Help is coming to address one of the most important factors hammering the US housing market: the large number of home­owners at risk of foreclosure because their interest rates will soon reset upward.

The emerging plan – a voluntary effort to temporarily freeze mortgage interest rates for some – won't be a one-step fix for the nation's mortgage troubles, said Treasury Secretary Henry Paulson, who is coordinating the private-sector plan. But it would provide meaningful aid to as many as 1 million homeowners facing foreclosure.

It could also help the economy escape a possible recession next year. A rising tide of foreclosures has become a key force behind the unusual severity of the current housing downturn.
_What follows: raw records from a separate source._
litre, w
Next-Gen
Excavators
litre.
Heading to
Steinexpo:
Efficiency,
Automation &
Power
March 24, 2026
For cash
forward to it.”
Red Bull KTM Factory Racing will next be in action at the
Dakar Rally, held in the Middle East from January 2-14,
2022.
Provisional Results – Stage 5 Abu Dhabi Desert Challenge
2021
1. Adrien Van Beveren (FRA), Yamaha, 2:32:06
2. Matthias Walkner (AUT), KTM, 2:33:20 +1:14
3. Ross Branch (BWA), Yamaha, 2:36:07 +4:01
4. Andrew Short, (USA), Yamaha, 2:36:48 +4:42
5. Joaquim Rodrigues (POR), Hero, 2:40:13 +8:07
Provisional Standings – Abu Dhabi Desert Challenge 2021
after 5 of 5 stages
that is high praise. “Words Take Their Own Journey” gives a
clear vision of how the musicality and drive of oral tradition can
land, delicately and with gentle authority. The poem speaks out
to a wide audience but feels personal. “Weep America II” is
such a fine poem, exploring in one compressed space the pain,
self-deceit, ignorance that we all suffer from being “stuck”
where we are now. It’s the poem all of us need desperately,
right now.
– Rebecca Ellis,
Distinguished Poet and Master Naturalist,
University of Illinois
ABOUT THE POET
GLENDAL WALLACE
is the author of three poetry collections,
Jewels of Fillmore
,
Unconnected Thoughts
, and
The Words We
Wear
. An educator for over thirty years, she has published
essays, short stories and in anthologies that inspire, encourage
"There's no silver bullet," says Brian Bethune, an economist at Global Insight, a forecasting firm in Lexington, Mass. But reset relief "is going to help." In much of the nation, home prices have been declining over the past year after a historic run-up. The good news is that the decline is helping to make housing more affordable for buyers who had been priced out of the market. Over time, that should help restore a balance of supply and demand.
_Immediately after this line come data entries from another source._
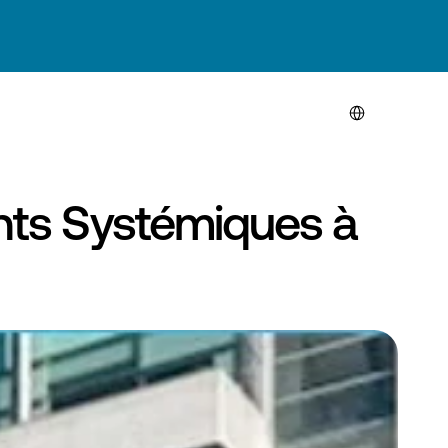
Select Language
ts Systémiques à 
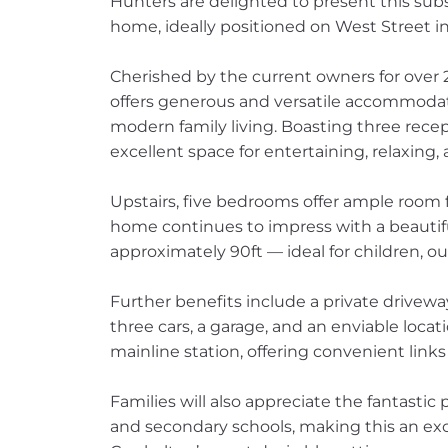
Hunters are delighted to present this sub
home, ideally positioned on West Street in
Cherished by the current owners for over 2
offers generous and versatile accommodat
modern family living. Boasting three rece
excellent space for entertaining, relaxing
Upstairs, five bedrooms offer ample room f
home continues to impress with a beautif
approximately 90ft — ideal for children, 
Further benefits include a private driveway
three cars, a garage, and an enviable locat
mainline station, offering convenient links
Families will also appreciate the fantastic
and secondary schools, making this an ex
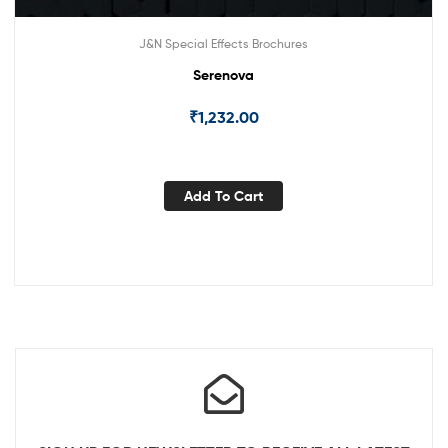
J&N Special Effects Brochures
Serenova
₹
1,232.00
Add To Cart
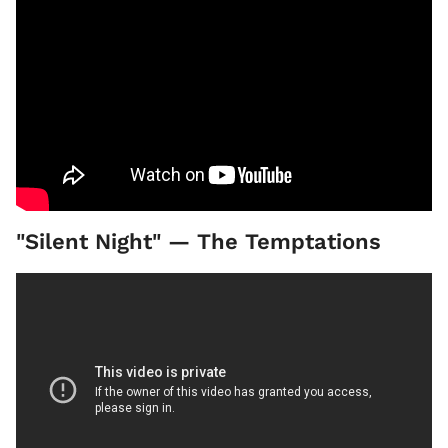
"Silent Night" — The Temptations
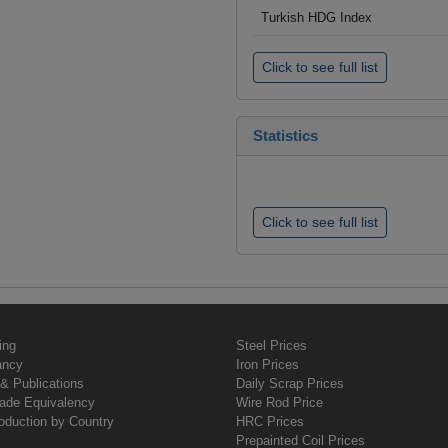
Turkish HDG Index
Click to see full list
Statistics
Click to see full list
ing
Steel Prices
ancy
Iron Prices
& Publications
Daily Scrap Prices
rade Equivalency
Wire Rod Price
oduction by Country
HRC Prices
Prepainted Coil Prices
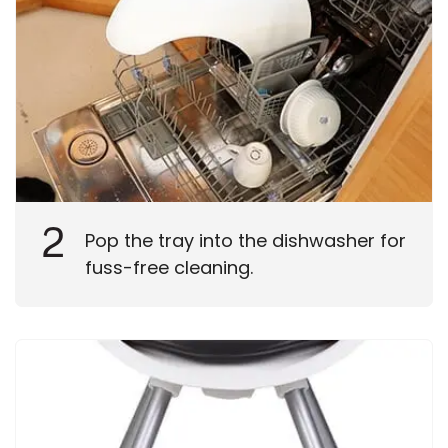
2
Pop the tray into the dishwasher for
fuss-free cleaning.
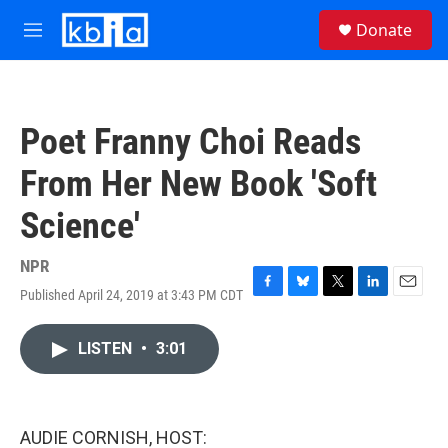
Skip to main content
S
Donate
e
M
a
e
r
n
c
u
h
Poet Franny Choi Reads
u
e
From Her New Book 'Soft
r
y
Science'
NPR
Published April 24, 2019 at 3:43 PM CDT
F
B
T
L
E
a
l
w
i
m
c
u
i
n
a
LISTEN
•
3:01
e
e
t
k
i
b
s
t
e
l
o
k
e
d
o
y
r
I
k
n
AUDIE CORNISH, HOST:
But right now, the economy faces some risks if home prices fall too far. The further prices fall, the greater the number of recent home buyers who will go "upside down," having homes that are worth less than the balance of their mortgage loans.

The result could be even more foreclosures – and more homes up for auction in an already glutted market.
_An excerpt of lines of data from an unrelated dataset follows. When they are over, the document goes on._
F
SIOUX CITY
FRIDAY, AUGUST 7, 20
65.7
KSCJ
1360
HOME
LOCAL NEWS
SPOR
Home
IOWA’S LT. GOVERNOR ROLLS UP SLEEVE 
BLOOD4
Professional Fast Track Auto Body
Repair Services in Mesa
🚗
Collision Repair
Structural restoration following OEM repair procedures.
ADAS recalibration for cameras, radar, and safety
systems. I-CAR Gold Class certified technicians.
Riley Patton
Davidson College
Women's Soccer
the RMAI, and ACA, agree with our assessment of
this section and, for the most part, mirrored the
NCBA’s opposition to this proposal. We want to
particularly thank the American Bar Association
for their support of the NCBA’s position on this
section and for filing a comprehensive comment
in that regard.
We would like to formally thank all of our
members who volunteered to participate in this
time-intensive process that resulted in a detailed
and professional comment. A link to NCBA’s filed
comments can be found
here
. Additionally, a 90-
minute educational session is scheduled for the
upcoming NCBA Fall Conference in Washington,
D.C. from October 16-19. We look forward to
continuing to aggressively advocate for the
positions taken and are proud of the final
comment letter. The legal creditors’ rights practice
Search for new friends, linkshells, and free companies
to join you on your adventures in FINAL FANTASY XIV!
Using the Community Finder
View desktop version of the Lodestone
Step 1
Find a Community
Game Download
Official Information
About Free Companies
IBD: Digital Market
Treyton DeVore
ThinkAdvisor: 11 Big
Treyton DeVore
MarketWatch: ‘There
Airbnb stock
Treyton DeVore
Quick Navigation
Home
Banks, already smarting from large losses tied to mortgage loans, could further restrict credit to new home buyers out of uncertainty about property values.

"The mortgage markets can't withstand that kind of pressure," Mr. Bethune says.

Lenders have already been tightening credit standards in response to a shifting economic climate. They felt they could lend on easy terms when prices were rising, but with prices falling they have less appetite for risky loans.

Against this backdrop – rising borrower defaults and tighter bank credit – the Bush administration is under growing pressure to contain the economic fallout.

At a housing-related conference Monday, Secretary Paulson discussed the emerging plan to help at-risk borrowers.